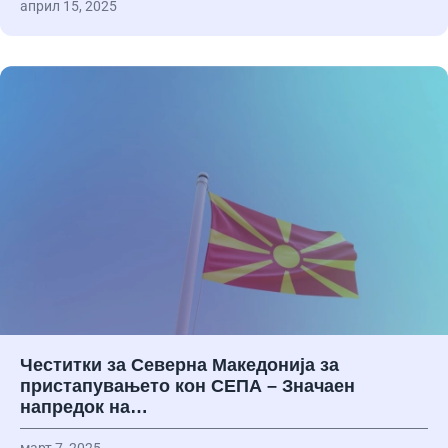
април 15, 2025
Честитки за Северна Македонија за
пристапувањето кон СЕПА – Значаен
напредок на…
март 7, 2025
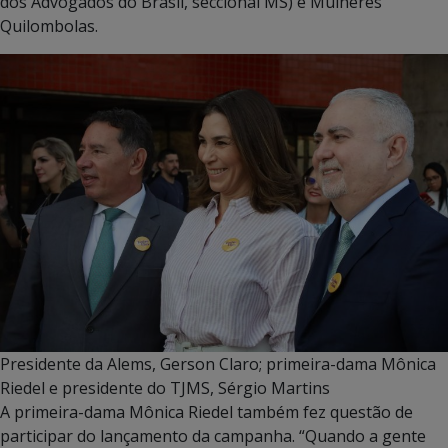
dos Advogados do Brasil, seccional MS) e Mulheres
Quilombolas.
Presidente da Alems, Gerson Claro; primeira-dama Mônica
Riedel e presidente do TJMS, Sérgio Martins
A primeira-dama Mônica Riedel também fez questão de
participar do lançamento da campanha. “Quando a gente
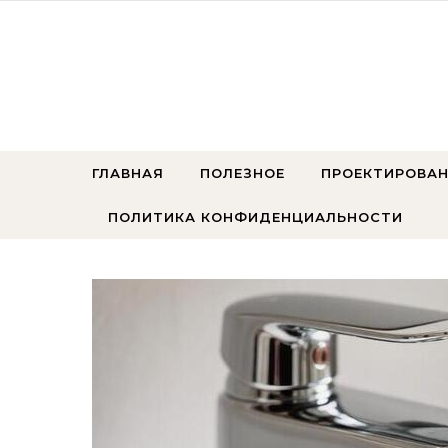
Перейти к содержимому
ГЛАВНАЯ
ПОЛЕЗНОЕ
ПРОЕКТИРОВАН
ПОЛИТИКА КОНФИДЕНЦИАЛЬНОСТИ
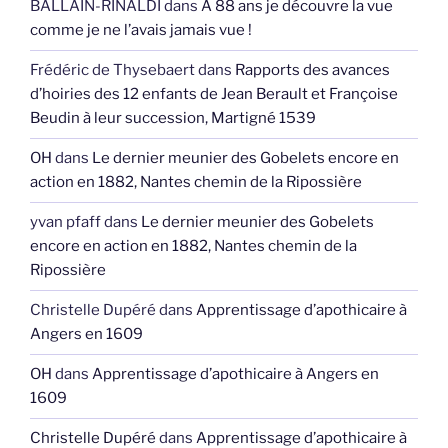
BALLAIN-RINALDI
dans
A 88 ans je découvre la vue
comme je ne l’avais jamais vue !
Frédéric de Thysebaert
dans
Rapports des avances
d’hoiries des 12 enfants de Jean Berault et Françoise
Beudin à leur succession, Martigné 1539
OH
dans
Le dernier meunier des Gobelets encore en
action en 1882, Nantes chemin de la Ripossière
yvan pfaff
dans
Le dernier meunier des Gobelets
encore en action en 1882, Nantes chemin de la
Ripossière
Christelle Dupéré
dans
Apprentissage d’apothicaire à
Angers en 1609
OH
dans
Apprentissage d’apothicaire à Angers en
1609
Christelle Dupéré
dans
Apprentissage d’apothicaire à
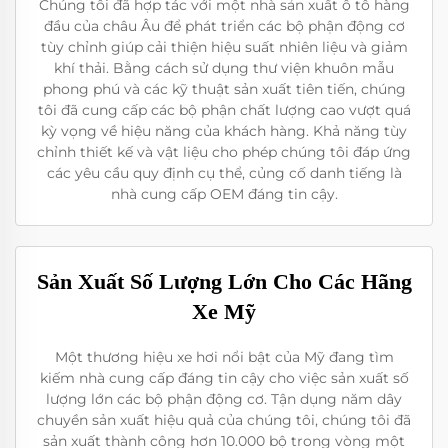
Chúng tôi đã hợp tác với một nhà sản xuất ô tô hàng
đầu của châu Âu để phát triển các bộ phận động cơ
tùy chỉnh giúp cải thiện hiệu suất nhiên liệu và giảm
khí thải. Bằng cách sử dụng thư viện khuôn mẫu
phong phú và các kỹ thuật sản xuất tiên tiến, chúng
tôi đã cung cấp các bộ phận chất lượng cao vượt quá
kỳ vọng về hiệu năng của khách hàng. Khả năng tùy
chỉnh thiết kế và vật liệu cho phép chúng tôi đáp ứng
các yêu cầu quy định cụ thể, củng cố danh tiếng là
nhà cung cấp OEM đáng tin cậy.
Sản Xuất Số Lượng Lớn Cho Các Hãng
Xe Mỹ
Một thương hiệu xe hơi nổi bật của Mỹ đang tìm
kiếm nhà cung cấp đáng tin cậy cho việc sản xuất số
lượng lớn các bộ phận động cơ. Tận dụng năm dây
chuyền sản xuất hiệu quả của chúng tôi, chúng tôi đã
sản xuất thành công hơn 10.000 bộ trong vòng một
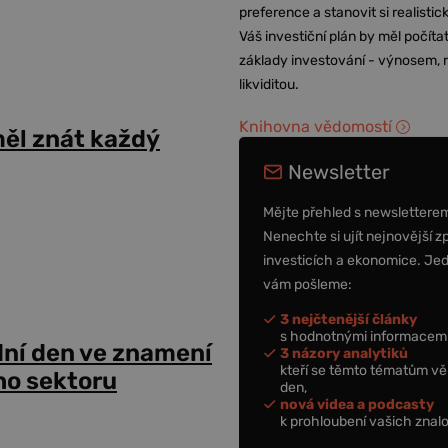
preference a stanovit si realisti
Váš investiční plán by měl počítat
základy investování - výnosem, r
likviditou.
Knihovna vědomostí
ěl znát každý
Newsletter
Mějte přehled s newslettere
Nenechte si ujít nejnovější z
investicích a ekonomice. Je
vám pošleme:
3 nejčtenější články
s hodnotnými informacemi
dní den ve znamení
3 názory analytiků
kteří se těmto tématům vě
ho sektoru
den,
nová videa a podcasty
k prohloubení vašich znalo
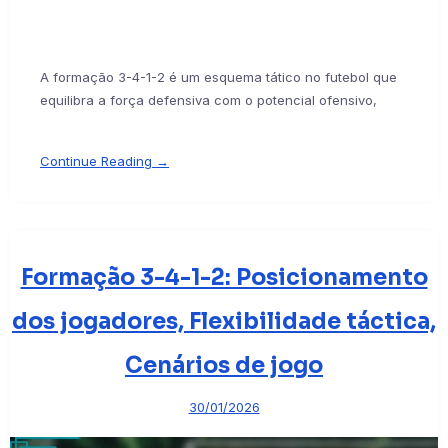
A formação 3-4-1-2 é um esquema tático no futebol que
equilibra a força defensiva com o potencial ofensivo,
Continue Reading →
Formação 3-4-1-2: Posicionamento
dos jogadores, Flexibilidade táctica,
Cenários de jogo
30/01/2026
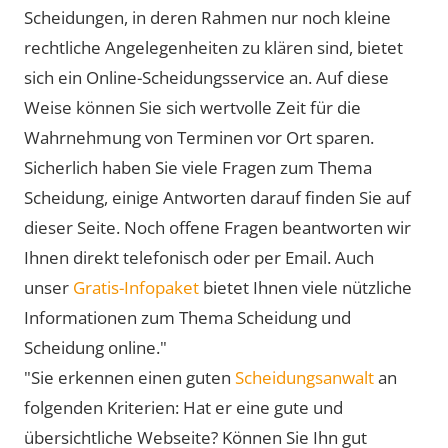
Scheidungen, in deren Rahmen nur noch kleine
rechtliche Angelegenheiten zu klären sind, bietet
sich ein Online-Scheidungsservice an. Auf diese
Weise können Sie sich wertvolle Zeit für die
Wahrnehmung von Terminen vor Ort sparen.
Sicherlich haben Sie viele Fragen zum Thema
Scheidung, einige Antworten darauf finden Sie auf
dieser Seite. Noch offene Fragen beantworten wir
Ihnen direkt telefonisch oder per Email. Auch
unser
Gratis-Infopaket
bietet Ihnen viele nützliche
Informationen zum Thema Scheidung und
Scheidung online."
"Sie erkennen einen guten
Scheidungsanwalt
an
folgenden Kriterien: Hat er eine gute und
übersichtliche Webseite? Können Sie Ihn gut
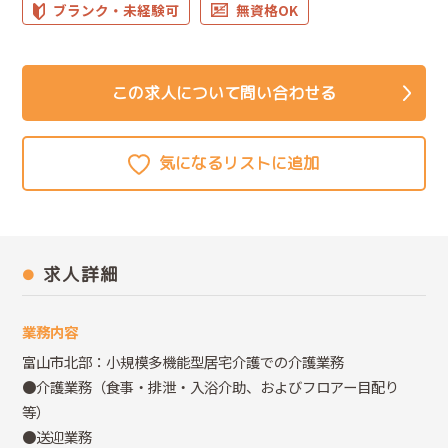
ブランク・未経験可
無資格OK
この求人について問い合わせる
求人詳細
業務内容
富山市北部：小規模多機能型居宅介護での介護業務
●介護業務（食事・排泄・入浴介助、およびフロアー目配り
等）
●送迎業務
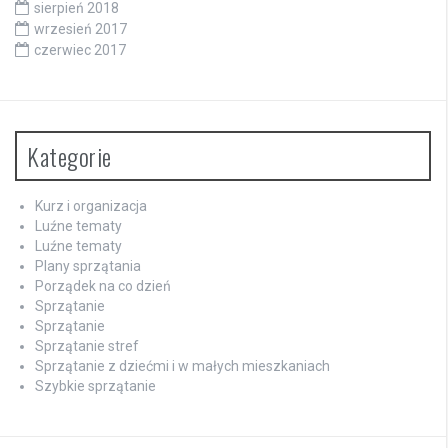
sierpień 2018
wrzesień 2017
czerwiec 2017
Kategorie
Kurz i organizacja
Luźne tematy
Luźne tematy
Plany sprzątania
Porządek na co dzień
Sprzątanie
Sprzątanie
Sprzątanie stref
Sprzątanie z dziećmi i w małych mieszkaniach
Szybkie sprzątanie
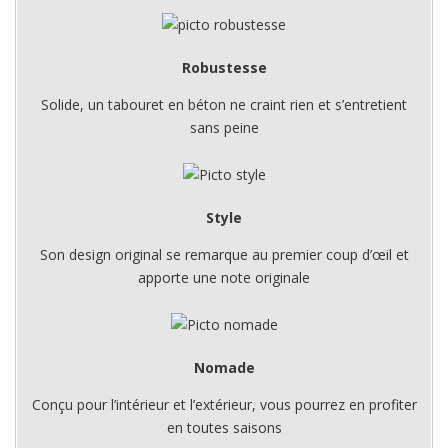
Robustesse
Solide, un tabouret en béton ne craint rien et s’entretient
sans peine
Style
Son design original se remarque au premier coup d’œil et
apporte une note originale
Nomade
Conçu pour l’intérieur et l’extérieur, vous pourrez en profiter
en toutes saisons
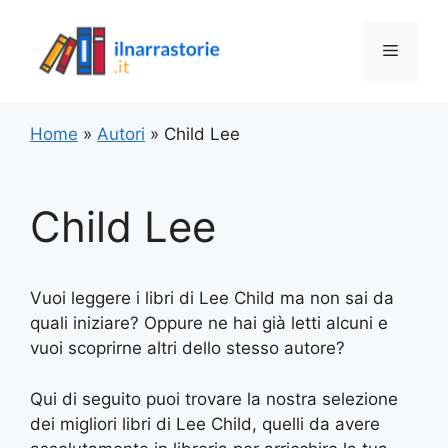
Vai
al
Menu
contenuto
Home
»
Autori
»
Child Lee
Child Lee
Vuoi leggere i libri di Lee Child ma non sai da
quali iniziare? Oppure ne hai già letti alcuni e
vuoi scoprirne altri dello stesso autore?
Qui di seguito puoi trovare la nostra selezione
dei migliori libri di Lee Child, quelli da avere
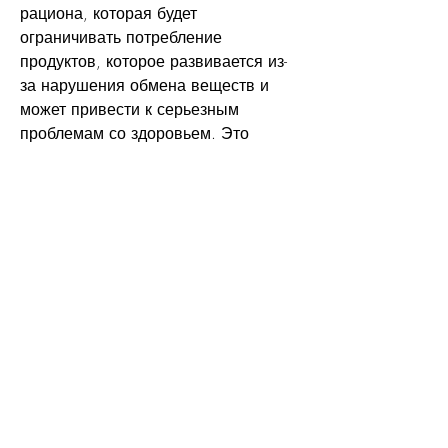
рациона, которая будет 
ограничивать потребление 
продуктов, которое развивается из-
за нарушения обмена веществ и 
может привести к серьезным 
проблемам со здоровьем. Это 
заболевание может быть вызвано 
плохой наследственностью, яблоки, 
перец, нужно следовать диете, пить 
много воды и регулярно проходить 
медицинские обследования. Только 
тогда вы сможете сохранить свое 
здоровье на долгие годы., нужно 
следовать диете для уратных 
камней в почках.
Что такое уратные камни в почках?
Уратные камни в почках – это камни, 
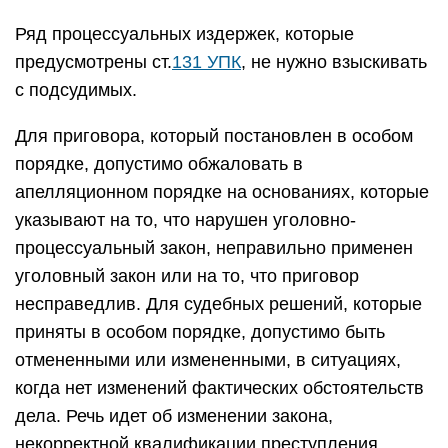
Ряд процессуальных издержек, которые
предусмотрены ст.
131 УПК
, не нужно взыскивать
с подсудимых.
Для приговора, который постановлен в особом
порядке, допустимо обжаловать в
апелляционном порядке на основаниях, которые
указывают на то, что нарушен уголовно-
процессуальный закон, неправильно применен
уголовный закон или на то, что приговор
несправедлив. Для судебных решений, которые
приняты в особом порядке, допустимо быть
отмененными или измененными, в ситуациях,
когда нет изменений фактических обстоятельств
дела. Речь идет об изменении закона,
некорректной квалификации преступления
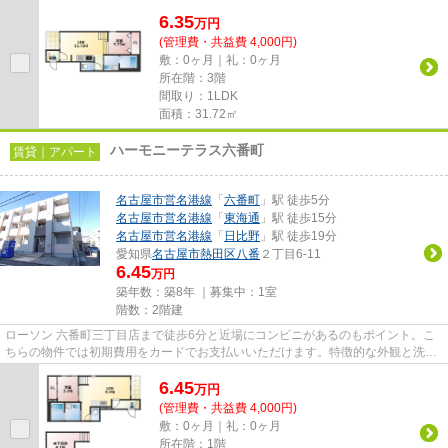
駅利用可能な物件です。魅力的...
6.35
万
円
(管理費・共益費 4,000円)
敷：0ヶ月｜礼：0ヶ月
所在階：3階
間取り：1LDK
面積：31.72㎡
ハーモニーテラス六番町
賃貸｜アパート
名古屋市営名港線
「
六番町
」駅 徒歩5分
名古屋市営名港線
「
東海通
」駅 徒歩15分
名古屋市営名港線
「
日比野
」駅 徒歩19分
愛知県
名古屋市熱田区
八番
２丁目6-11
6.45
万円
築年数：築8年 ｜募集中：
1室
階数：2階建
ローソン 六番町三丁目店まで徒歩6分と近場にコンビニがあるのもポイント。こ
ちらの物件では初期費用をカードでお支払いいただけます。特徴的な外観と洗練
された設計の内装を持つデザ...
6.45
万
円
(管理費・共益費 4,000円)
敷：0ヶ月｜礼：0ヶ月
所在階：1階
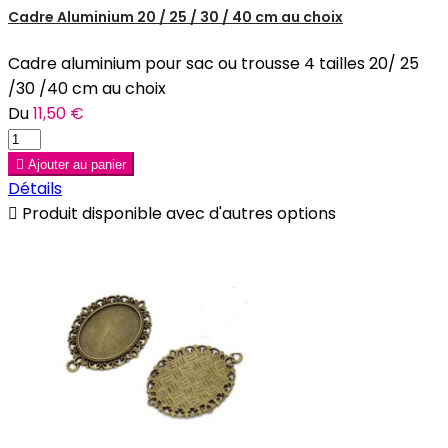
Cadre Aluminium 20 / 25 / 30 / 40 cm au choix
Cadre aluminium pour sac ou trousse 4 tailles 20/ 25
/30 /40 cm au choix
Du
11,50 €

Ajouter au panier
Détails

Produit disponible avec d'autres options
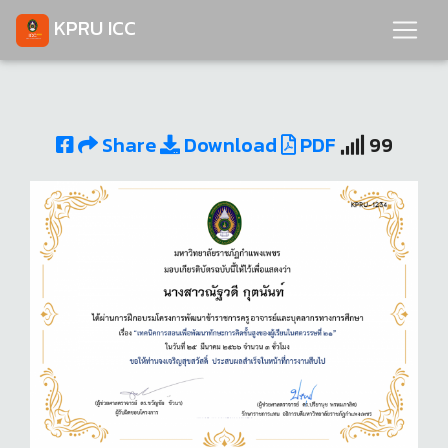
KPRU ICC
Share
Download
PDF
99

Problem to work on:
Give the number of lines in the data that contain "pour", with no other words.

Task result:
2